Toujours s'en remettre à tes demains pour qu'ils te tiennent.
Invasion corrosive et amère des sens.
Et tes yeux enfin lucides
Ne verront que le vide.
« Comme des porteurs de sinistres flambeaux,
les hommes de misère transmettent d'âge en âge
la contagion de leurs rêves isolés. » G.B.

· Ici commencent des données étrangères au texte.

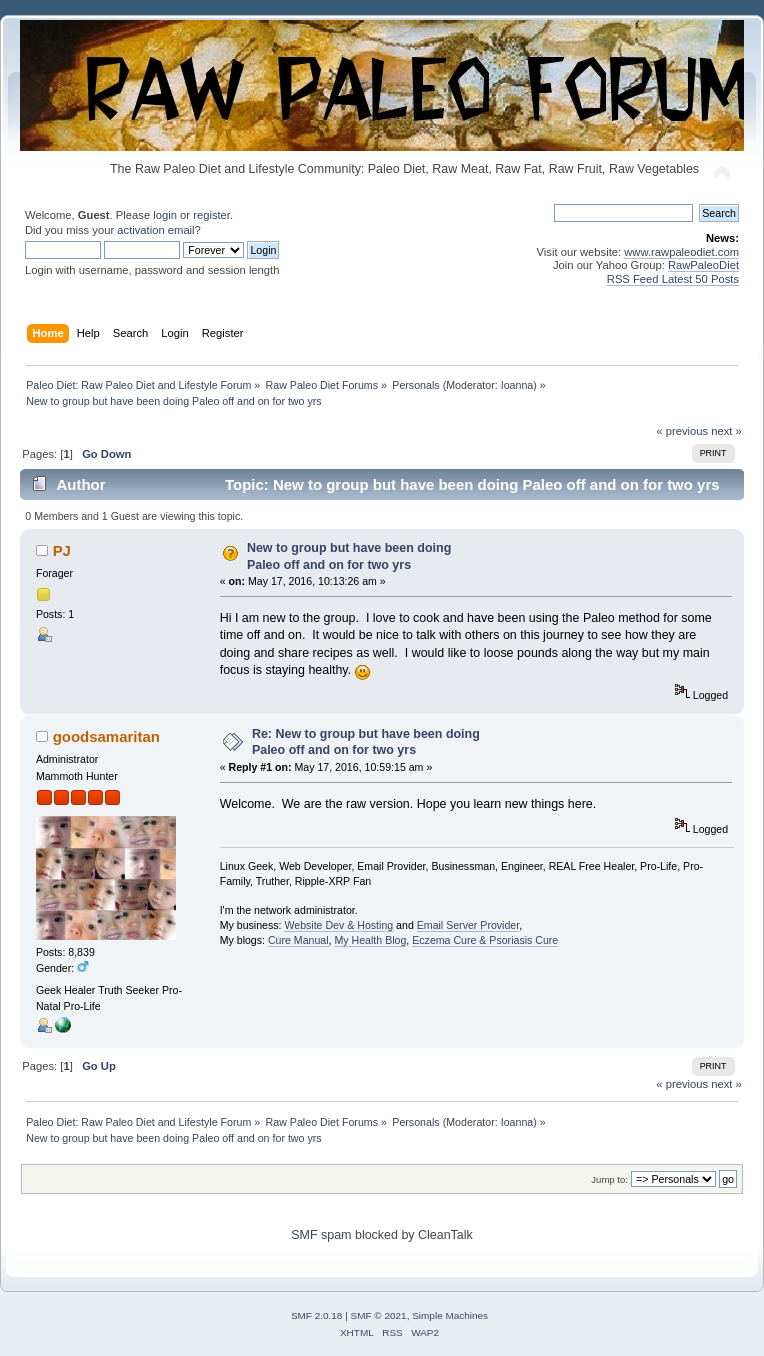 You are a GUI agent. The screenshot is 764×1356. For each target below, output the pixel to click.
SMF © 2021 (379, 1315)
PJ (62, 550)
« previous (682, 431)
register (211, 215)
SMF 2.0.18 (317, 1315)
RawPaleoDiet (703, 265)
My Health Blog (371, 940)
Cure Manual (298, 940)
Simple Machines (450, 1315)
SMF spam (321, 1235)
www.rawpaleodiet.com (681, 252)
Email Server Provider (468, 925)
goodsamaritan (106, 736)
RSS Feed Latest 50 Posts (673, 279)
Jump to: (609, 1179)
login (165, 215)
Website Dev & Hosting (338, 925)
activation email (155, 230)
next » (726, 431)
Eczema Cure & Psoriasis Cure (485, 940)
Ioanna (517, 385)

par Kolia, lundi 31 août 2009 à 12:07 | General
J'voudrais m'allonger sur ta jambe de bois. J'voudrais mourir entre tes bras. Mais tu n'existes pas. Alors je t'invente. P'tite conne. Tu es la femme-idée. Tu es la fille-objet. Sujet de tous mes désirs. Sujet de tous mes soupirs. Tu n'es en face de moi que lorsque mes paupières couvrent l'horizon de ma rétine. Sans toi le bonheur n'existe pas. Tu es la religion de mon désespoir. La déesse de mon espoir. Et tu mourras un jour. Quand dans mes bras tombera une de tes rivales de chair et de sang. De fleur et d'encens. Tu disparaitras dans les nuées sombres de ma mémoire. Peut-être un jour tu reviendras. Peut-être un jour tu apparaîtras. Au coin d'une rue plutôt qu'au détour d'un songe. Sauras-tu alors ? Que tu es la plus grande de celles que j'ai aimé. Et que mon amour pour elles n'était que ton pâle reflet.
par Kolia, dimanche 30 août 2009 à 22:11 | General
A vingt centimètres du précipice. Et l'abîme court sous mes pieds. Le vide s'envole et le monde change. S'écrase. Se dilue dans le bleu du ciel. Quelques secondes et c'est la vie devant mes yeux. Quelques mètres et je la toucherais du doigt. Et mes os craqueront. Et mes organes exploseront.
Enfin la paix me gagne et éclate en moi comme une gerbe de sang. Je n'ai plus de regrets maintenant. Je sais. Et tout le reste n'a plus d'importance. La haine, la colère ruissellent hors de moi, me libèrent enfin de la douleur d'être un homme. Je suis libre de me noyer dans l'horizon cyan qui me contemple. A l'infini.
J'étais un être de sang de chair de faiblesses. Je suis une seconde gelée de mon esprit mourant. Et je sais. Je sais. Le temps s'est suspendu au-dessus du lac de mes entrailles qui se déversent sur le trottoir. Me laissant libre de contempler la science qui est désormais mienne. Pour cette seconde seulement. Mais je sais. Et c'est le plus important.
Et si d'aventure on observait mon visage défiguré par le gravier et le sang séché.
On me verrait.
Sourire.
par Kolia, mardi 25 août 2009 à 15:33 | General
J'ai
Pour te retenir
Trois fois rien
Un sourire.
par Kolia, mercredi 19 août 2009 à 18:48 | General
J'ai rêvé de la vie en mer comme j'ai rêvé de la vie sans toi. Les vagues sont d'une infinie irrégularité. Ce qui rend le spectacle qu'elles offrent universel. Hypnotique. La mer m'apporte ce que tu ne peux pas m'apporter. Elle est présente sans cesse. Elle me rassure quand je la regarde et elle me berce quand je m'endors. La mer et les étoiles sont semblables. On les contemple parce qu'elles nous dépassent. Elles nous grandissent. Elles sont sans limites. Et notre fascination est d'autant plus grande que nous sommes limités. Mortels. Vains. Alors on regarde l'eau s'écraser sur les plages indéfiniment. Et la pensée enfouie de notre fin à venir paraît s'éroder elle aussi. Et même dans ses pires colères. Dans les pires tempêtes que l'océan apporte, il y a un apaisement. L'apaisement de savoir que ça aura une fin. Même si c'est la notre. Et que tout redeviendra comme avant. Et changera, encore.